◆ **Assignment**: Find and return every line of the data that contains the word "Download".

•••••

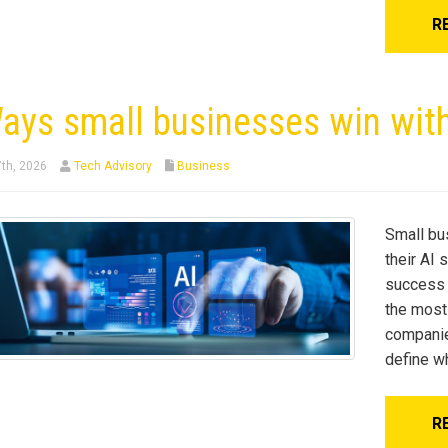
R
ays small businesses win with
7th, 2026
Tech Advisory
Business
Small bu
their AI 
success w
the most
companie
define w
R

•••••

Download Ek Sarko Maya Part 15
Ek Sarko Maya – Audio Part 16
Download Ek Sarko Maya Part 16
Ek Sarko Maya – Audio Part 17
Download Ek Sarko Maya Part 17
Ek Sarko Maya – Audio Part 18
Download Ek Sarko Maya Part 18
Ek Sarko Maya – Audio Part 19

•••••

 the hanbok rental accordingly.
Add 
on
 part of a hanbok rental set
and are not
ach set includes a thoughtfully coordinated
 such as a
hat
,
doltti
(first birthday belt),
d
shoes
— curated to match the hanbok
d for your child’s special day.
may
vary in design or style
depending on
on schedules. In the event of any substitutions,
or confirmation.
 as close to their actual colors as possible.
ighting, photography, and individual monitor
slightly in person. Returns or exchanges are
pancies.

•••••

◆ **Response to the exercise**:
Download Ek Sarko Maya Part 15
Download Ek Sarko Maya Part 16
Download Ek Sarko Maya Part 17
Download Ek Sarko Maya Part 18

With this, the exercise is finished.